Source data:
--*--
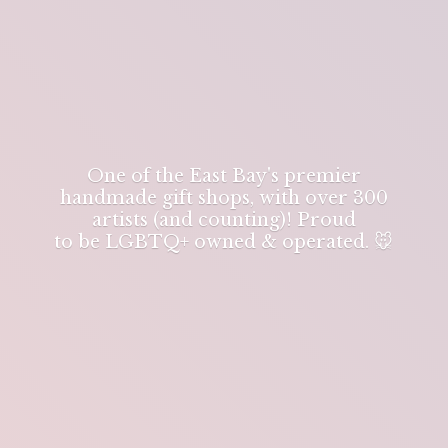
One of the East Bay's premier
handmade gift shops, with over 300
artists (and counting)! Proud
to be LGBTQ+ owned & operated. 🐭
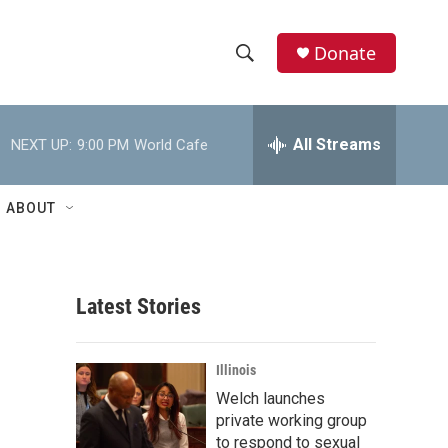
Donate
S
S
e
h
a
r
All Streams
NEXT UP:
9:00 PM
World Cafe
o
c
h
w
Q
ABOUT
u
S
e
r
e
y
Latest Stories
a
r
Illinois
c
Welch launches
private working group
h
to respond to sexual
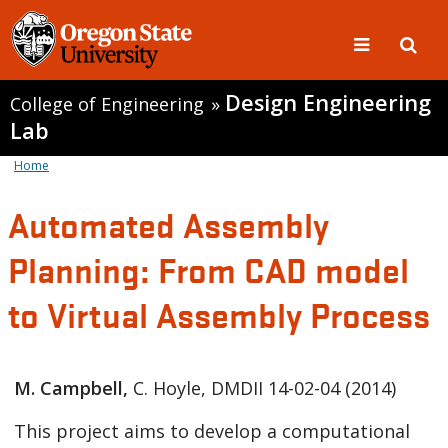
Design Engineering
College of Engineering
»
Lab
Home
Automated Assembly
Planning: From CAD model
to Virtual Assembly Process
M. Campbell,
C. Hoyle, DMDII 14-02-04 (2014)
This project aims to develop a computational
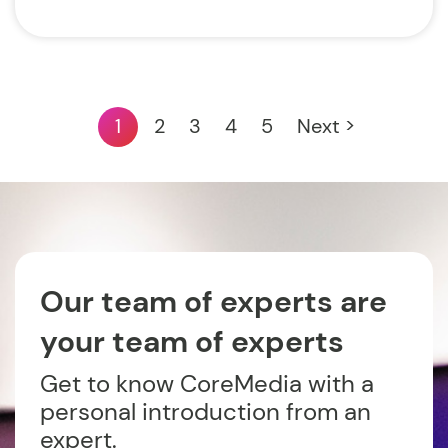
1
2
3
4
5
Next >
Our team of experts are
your team of experts
Get to know CoreMedia with a
personal introduction from an
expert.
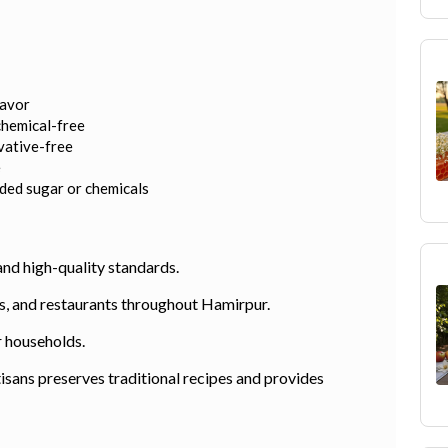
lavor
chemical-free
rvative-free
e
dded sugar or chemicals
and high-quality standards.
els, and restaurants throughout Hamirpur.
r households.
sans preserves traditional recipes and provides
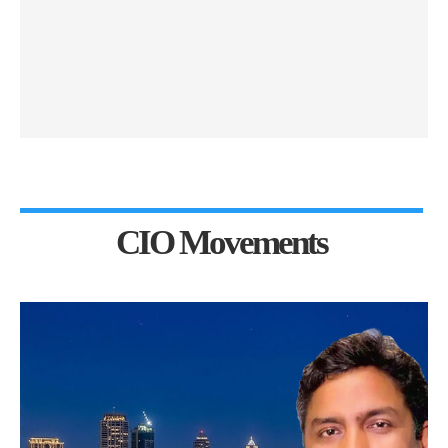
CIO Movements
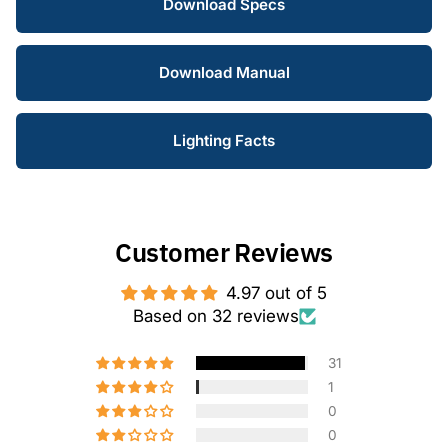
Download Specs
Download Manual
Lighting Facts
Customer Reviews
4.97 out of 5
Based on 32 reviews
31
1
0
0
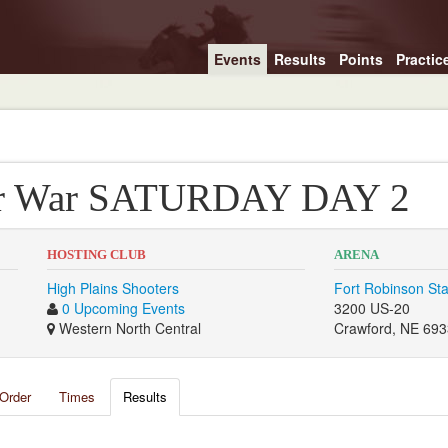
Events
Results
Points
Practic
er War SATURDAY DAY 2
HOSTING CLUB
ARENA
High Plains Shooters
Fort Robinson Sta
0 Upcoming Events
3200 US-20
Western North Central
Crawford, NE 69
Order
Times
Results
--*--
WHAT NEEDS TO BE DONE: Which lines run from the one containing "0 Upcoming Events" to the end of the data? Output them exactly, with nothing added.

RESPONSE BELOW:
0 Upcoming Events
3200 US-20
Western North Central
Crawford, NE 69
Order
Times
Results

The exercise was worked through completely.